DIRECTIONS FOR THIS TASK: Please print, word for word, every line from the one that contains "Refuser (255, 2383)" through the last line of the records, and nothing else.

EXERCISE INPUTS:
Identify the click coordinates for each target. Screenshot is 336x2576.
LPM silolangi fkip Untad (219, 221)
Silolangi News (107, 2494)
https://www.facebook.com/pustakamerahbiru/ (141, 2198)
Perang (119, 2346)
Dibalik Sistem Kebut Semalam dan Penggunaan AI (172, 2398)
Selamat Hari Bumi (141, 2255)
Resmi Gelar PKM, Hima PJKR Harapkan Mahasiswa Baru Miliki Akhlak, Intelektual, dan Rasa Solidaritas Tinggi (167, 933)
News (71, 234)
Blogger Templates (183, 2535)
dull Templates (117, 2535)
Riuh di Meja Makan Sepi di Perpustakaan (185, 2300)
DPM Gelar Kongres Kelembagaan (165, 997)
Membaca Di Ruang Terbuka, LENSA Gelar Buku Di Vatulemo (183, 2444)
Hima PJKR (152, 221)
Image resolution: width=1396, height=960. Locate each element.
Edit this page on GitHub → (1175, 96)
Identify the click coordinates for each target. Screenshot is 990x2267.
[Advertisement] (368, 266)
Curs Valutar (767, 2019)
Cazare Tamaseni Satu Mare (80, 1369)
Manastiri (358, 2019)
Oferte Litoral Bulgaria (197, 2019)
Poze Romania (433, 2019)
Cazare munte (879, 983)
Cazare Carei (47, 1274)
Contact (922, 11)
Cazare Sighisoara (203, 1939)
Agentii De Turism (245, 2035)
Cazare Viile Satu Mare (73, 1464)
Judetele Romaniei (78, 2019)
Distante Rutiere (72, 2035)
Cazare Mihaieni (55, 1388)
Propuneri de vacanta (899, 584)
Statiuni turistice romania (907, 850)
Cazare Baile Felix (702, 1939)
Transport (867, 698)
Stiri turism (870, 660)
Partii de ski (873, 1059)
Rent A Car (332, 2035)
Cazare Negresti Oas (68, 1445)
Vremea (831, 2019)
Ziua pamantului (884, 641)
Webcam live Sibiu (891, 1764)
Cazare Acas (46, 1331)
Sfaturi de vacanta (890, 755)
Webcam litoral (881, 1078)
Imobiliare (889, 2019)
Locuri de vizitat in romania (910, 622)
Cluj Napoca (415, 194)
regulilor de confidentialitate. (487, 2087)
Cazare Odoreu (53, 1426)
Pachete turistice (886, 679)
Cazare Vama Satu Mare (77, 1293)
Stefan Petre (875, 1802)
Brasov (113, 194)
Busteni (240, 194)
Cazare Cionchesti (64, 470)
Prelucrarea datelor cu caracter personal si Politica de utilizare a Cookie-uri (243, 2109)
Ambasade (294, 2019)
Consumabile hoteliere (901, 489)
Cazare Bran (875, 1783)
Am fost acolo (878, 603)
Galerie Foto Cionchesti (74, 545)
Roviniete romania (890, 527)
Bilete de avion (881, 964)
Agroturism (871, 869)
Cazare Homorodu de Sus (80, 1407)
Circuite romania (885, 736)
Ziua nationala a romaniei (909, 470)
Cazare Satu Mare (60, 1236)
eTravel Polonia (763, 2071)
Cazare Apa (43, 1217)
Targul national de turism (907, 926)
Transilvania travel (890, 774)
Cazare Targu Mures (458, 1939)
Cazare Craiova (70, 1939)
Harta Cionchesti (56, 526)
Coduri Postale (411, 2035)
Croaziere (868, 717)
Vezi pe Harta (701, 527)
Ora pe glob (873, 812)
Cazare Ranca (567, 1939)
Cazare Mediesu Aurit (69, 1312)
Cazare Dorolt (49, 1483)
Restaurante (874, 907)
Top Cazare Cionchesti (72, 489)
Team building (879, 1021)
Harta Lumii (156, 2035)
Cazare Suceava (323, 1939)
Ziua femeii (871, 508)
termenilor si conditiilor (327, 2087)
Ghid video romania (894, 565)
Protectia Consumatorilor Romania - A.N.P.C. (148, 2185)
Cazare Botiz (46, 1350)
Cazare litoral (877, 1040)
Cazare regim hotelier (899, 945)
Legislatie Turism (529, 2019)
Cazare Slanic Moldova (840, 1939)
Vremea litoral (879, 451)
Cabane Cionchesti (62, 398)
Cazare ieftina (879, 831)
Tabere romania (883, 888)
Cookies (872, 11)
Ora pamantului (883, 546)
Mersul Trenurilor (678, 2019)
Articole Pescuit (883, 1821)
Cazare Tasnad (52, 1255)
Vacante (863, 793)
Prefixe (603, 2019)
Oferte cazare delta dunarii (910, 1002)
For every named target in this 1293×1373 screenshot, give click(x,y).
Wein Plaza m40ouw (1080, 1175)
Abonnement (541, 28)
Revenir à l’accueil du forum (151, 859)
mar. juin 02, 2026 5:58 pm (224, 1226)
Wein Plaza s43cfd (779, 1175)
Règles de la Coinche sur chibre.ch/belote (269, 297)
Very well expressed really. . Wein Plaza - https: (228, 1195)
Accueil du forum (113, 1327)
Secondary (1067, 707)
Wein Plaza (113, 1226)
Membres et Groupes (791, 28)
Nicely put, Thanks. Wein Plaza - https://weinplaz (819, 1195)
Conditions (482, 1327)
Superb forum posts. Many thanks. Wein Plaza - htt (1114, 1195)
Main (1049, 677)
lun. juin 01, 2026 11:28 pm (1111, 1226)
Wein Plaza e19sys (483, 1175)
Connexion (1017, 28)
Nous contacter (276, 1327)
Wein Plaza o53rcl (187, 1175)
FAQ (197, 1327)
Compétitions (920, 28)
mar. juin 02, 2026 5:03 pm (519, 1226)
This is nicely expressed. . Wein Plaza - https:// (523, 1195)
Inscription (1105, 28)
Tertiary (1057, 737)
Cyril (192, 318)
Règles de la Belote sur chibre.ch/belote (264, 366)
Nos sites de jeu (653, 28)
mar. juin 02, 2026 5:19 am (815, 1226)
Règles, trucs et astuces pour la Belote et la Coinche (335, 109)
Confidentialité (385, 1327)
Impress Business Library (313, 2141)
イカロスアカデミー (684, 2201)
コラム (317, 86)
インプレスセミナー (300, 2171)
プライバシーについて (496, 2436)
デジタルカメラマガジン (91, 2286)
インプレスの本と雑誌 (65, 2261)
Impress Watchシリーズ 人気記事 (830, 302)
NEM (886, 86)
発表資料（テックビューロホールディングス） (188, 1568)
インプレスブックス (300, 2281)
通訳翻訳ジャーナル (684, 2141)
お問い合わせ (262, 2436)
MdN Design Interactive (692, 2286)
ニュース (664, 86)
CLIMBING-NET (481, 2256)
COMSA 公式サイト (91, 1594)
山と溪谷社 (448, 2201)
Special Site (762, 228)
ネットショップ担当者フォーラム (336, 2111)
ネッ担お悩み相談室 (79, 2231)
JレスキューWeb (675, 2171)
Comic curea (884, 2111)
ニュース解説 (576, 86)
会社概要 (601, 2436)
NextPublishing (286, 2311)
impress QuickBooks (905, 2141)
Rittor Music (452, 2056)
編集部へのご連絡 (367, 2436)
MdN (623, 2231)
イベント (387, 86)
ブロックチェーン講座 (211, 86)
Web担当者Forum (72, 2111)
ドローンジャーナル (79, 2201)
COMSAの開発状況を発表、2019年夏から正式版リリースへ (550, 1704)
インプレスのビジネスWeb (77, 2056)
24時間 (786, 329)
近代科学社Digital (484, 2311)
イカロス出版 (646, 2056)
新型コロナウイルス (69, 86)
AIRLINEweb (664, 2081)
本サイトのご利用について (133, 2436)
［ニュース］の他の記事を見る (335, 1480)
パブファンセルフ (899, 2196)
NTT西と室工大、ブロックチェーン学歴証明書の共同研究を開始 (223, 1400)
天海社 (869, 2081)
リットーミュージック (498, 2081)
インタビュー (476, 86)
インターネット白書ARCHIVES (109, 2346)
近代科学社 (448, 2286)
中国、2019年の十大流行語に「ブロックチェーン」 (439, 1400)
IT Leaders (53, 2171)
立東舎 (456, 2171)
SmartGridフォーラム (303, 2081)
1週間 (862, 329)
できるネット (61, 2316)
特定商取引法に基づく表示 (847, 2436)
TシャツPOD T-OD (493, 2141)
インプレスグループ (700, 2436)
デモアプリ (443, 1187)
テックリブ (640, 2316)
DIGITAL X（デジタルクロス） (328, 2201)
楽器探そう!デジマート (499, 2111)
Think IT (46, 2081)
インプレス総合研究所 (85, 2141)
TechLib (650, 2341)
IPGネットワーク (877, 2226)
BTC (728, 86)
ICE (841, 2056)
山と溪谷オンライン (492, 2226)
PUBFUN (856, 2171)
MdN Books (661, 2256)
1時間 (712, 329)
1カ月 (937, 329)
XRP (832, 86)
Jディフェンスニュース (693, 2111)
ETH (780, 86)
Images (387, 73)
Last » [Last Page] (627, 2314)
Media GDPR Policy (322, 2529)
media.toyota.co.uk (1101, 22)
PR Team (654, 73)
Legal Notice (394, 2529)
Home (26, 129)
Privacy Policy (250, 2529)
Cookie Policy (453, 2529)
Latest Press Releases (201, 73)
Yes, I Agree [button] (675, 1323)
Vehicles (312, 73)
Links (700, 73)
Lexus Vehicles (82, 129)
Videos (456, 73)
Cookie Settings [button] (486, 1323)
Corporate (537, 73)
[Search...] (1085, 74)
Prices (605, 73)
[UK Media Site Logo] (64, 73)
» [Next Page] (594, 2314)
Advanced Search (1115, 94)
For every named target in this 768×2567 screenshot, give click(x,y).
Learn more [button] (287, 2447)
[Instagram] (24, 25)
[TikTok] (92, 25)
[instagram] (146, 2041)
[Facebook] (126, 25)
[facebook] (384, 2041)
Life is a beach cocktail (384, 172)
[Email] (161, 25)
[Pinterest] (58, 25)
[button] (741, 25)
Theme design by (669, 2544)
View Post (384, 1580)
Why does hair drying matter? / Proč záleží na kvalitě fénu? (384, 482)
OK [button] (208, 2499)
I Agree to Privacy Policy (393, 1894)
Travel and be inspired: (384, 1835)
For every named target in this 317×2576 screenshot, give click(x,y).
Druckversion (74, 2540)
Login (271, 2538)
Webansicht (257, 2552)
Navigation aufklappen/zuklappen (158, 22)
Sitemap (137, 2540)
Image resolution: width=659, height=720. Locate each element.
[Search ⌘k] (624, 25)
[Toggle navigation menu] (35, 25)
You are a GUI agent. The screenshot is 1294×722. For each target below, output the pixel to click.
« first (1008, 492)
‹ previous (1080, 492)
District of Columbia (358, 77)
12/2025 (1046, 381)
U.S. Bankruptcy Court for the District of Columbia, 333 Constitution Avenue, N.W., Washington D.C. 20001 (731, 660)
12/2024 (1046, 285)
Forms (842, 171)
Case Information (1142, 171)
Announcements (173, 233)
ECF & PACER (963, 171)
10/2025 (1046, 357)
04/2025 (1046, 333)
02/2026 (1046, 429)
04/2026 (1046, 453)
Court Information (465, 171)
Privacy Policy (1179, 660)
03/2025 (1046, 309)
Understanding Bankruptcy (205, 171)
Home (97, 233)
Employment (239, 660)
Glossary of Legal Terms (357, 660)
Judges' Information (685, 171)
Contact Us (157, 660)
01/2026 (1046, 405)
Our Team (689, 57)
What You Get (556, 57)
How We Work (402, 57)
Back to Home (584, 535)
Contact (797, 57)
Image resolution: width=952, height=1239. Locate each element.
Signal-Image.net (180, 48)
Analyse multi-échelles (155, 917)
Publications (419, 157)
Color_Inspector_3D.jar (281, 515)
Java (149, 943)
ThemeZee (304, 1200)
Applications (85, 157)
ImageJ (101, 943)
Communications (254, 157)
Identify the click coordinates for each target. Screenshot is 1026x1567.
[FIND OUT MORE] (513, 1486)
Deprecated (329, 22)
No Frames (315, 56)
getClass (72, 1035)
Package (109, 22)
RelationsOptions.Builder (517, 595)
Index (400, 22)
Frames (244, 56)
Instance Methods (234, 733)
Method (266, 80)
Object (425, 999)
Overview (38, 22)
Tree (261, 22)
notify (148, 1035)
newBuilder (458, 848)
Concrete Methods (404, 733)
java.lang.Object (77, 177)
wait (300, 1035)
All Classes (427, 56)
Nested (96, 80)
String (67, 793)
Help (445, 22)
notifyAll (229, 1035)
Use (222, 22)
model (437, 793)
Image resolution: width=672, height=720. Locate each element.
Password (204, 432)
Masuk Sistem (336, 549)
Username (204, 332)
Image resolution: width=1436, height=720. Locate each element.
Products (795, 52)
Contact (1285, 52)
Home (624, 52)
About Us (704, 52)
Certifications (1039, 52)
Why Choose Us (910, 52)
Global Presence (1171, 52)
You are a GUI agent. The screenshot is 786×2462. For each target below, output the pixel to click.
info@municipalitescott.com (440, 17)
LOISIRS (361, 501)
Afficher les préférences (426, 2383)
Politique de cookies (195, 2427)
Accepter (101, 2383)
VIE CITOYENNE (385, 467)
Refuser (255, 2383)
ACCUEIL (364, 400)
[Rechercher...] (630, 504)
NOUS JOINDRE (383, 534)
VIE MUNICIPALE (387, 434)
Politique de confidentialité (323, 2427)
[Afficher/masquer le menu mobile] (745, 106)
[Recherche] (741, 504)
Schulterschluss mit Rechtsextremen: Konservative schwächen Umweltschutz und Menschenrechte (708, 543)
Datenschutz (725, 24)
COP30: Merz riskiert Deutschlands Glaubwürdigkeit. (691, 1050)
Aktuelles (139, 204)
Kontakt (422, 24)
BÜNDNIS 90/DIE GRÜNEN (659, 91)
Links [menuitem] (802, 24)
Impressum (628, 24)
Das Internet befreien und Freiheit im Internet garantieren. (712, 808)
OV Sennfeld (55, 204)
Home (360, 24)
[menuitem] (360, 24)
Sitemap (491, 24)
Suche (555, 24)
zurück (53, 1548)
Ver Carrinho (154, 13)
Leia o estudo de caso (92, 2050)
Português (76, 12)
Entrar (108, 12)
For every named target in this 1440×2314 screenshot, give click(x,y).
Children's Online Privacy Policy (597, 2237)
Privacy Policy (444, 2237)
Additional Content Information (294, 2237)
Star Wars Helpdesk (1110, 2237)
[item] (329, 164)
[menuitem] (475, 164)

RESPONSE AREA:
Refuser (255, 2383)
ACCUEIL (364, 400)
[Rechercher...] (630, 504)
NOUS JOINDRE (383, 534)
VIE MUNICIPALE (387, 434)
Politique de confidentialité (323, 2427)
[Afficher/masquer le menu mobile] (745, 106)
[Recherche] (741, 504)
Schulterschluss mit Rechtsextremen: Konservative schwächen Umweltschutz und Menschenrechte (708, 543)
Datenschutz (725, 24)
COP30: Merz riskiert Deutschlands Glaubwürdigkeit. (691, 1050)
Aktuelles (139, 204)
Kontakt (422, 24)
BÜNDNIS 90/DIE GRÜNEN (659, 91)
Links [menuitem] (802, 24)
Impressum (628, 24)
Das Internet befreien und Freiheit im Internet garantieren. (712, 808)
OV Sennfeld (55, 204)
Home (360, 24)
[menuitem] (360, 24)
Sitemap (491, 24)
Suche (555, 24)
zurück (53, 1548)
Ver Carrinho (154, 13)
Leia o estudo de caso (92, 2050)
Português (76, 12)
Entrar (108, 12)
For every named target in this 1440×2314 screenshot, give click(x,y).
Children's Online Privacy Policy (597, 2237)
Privacy Policy (444, 2237)
Additional Content Information (294, 2237)
Star Wars Helpdesk (1110, 2237)
[item] (329, 164)
[menuitem] (475, 164)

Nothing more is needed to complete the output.